### WHAT THE TASK ASKS
Copy each line that includes the string "Maria" from the material into your answer.

### RECORDS
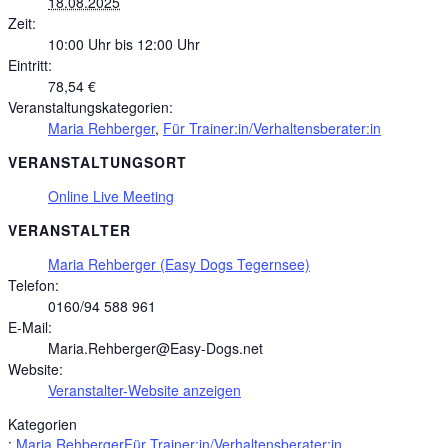
18.08.2025
Zeit:
10:00 Uhr bis 12:00 Uhr
Eintritt:
78,54 €
Veranstaltungskategorien:
Maria Rehberger
,
Für Trainer:in/Verhaltensberater:in
VERANSTALTUNGSORT
Online Live Meeting
VERANSTALTER
Maria Rehberger (Easy Dogs Tegernsee)
Telefon:
0160/94 588 961
E-Mail:
Maria.Rehberger@Easy-Dogs.net
Website:
Veranstalter-Website anzeigen
Kategorien
:
Maria Rehberger
Für Trainer:in/Verhaltensberater:in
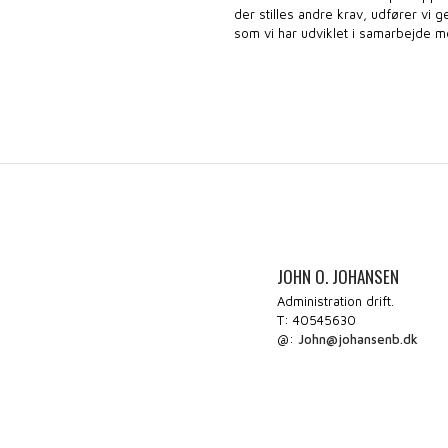
der stilles andre krav, udfører vi 
som vi har udviklet i samarbejde me
​JOHN O. JOHANSEN
Administration drift.
T: 40545630
@:
John@johansenb.dk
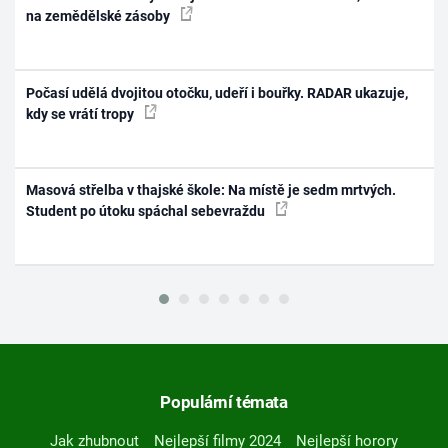
na zemědělské zásoby
Počasí udělá dvojitou otočku, udeří i bouřky. RADAR ukazuje,
kdy se vrátí tropy
Masová střelba v thajské škole: Na místě je sedm mrtvých.
Student po útoku spáchal sebevraždu
Populární témata
Jak zhubnout
Nejlepší filmy 2024
Nejlepší horory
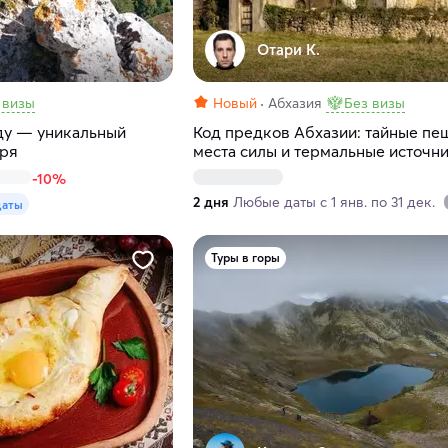
Отари К.
 визы
Новый
Абхазия
Без визы
уду — уникальный
Код предков Абхазии: тайные пе
оря
места силы и термальные источн
-10%
2 дня
Любые даты с 1 янв. по 31 дек.
даты
Туры в горы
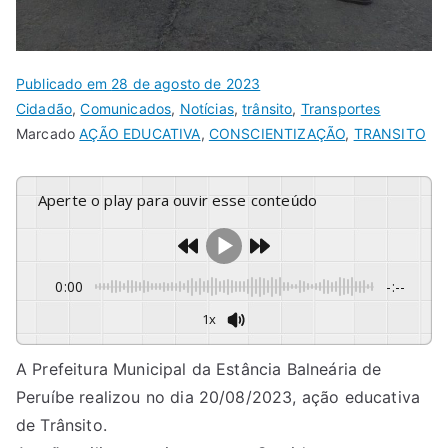
Publicado em
28 de agosto de 2023
Cidadão
,
Comunicados
,
Notícias
,
trânsito
,
Transportes
Marcado
AÇÃO EDUCATIVA
,
CONSCIENTIZAÇÃO
,
TRANSITO
Aperte o play para ouvir esse conteúdo
0:00
-:--
1x
A Prefeitura Municipal da Estância Balneária de
Peruíbe realizou no dia 20/08/2023, ação educativa
de Trânsito.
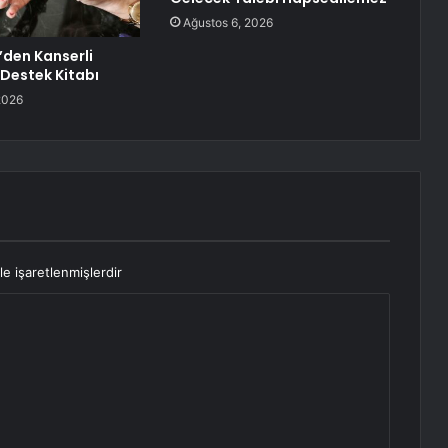
Ağustos 6, 2026
’den Kanserli
Destek Kitabı
2026
le işaretlenmişlerdir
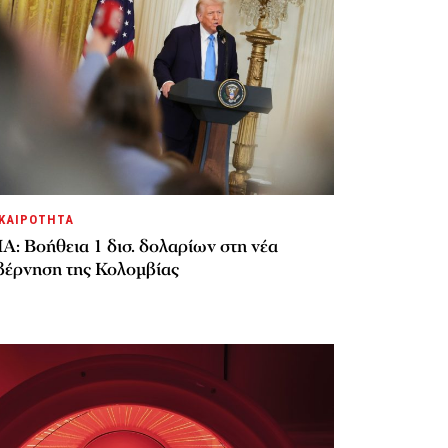
ΚΑΙΡΟΤΗΤΑ
Α: Βοήθεια 1 δισ. δολαρίων στη νέα
βέρνηση της Κολομβίας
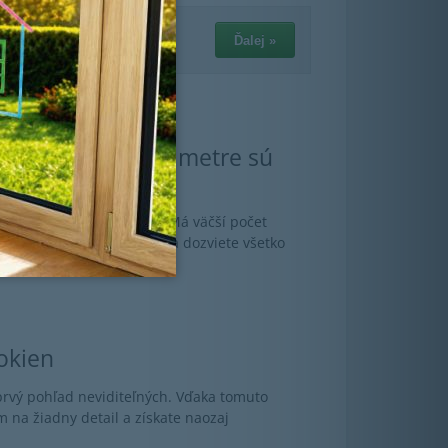
o bytu? Aké parametre sú
é?
osť? Oplatí sa trojsklo? Má väčší počet
zoláciu? V tomto článku sa dozviete všetko
okien
prvý pohľad neviditeľných. Vďaka tomuto
na žiadny detail a získate naozaj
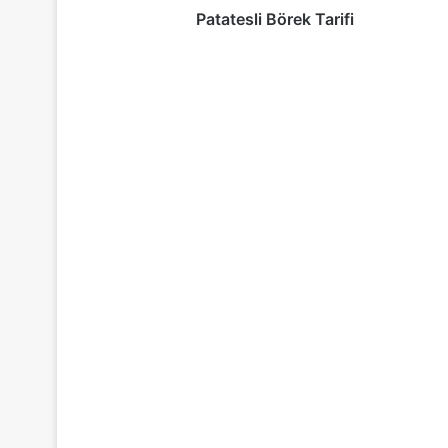
Patatesli Börek Tarifi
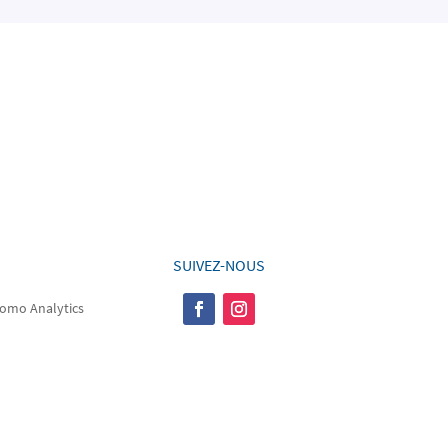
SUIVEZ-NOUS
omo Analytics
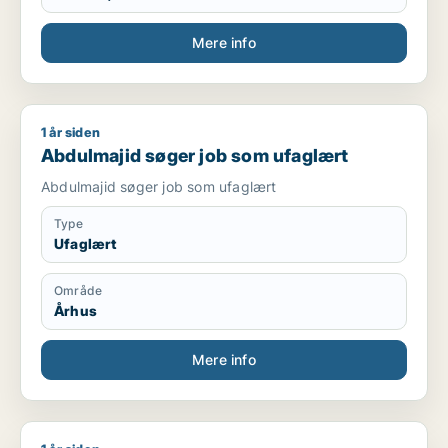
Mere info
1 år siden
Abdulmajid søger job som ufaglært
Abdulmajid søger job som ufaglært
Abdulmajid søger job som ufaglært
Type
Ufaglært
Område
Århus
Mere info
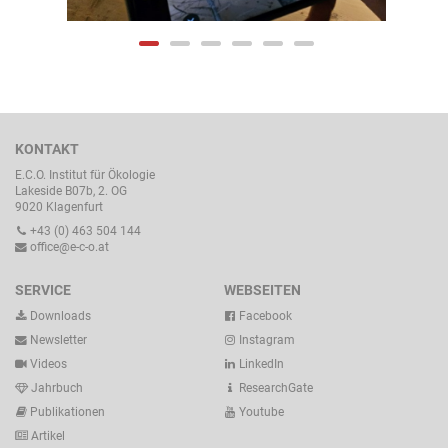
KONTAKT
E.C.O. Institut für Ökologie
Lakeside B07b, 2. OG
9020 Klagenfurt
+43 (0) 463 504 144
office@e-c-o.at
SERVICE
WEBSEITEN
Downloads
Facebook
Newsletter
Instagram
Videos
LinkedIn
Jahrbuch
ResearchGate
Publikationen
Youtube
Artikel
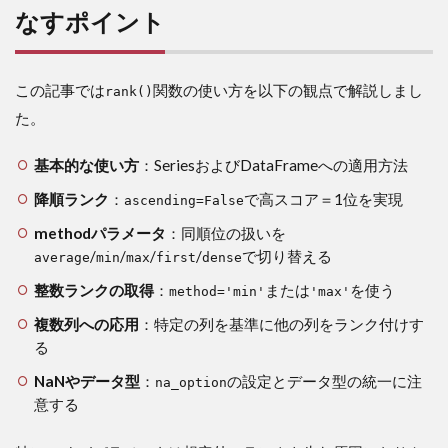
なすポイント
この記事では
関数の使い方を以下の観点で解説しまし
rank()
た。
基本的な使い方
：SeriesおよびDataFrameへの適用方法
降順ランク
：
で高スコア＝1位を実現
ascending=False
methodパラメータ
：同順位の扱いを
/
/
/
/
で切り替える
average
min
max
first
dense
整数ランクの取得
：
または
を使う
method='min'
'max'
複数列への応用
：特定の列を基準に他の列をランク付けす
る
NaNやデータ型
：
の設定とデータ型の統一に注
na_option
意する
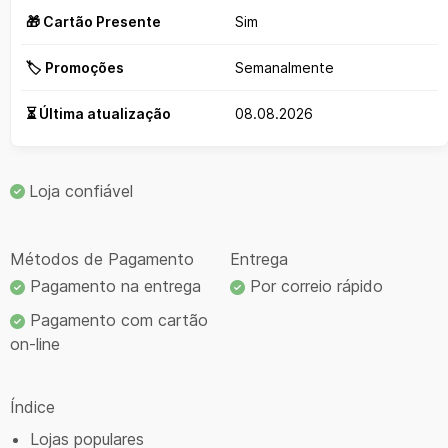
🎁 Cartão Presente
Sim
🏷️ Promoções
Semanalmente
⏳ Última atualização
08.08.2026
Loja confiável
Métodos de Pagamento
Entrega
Pagamento na entrega
Por correio rápido
Pagamento com cartão
on-line
Índice
Lojas populares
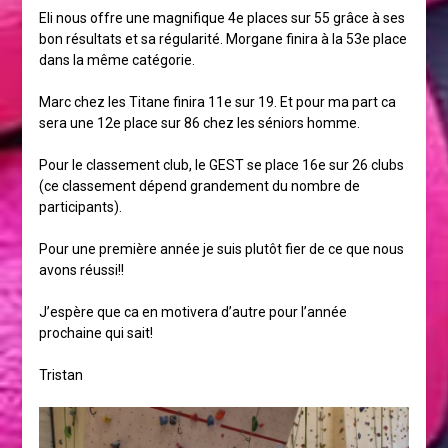
Eli nous offre une magnifique 4e places sur 55 grâce à ses
bon résultats et sa régularité. Morgane finira à la 53e place
dans la même catégorie.
Marc chez les Titane finira 11e sur 19. Et pour ma part ca
sera une 12e place sur 86 chez les séniors homme.
Pour le classement club, le GEST se place 16e sur 26 clubs
(ce classement dépend grandement du nombre de
participants).
Pour une première année je suis plutôt fier de ce que nous
avons réussi!!
J’espère que ca en motivera d’autre pour l’année
prochaine qui sait!
Tristan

### EXERCISE RESULT
Maria Rehberger
Maria Rehberger (Easy Dogs Tegernsee)
Maria.Rehberger@Easy-Dogs.net
Maria Rehberger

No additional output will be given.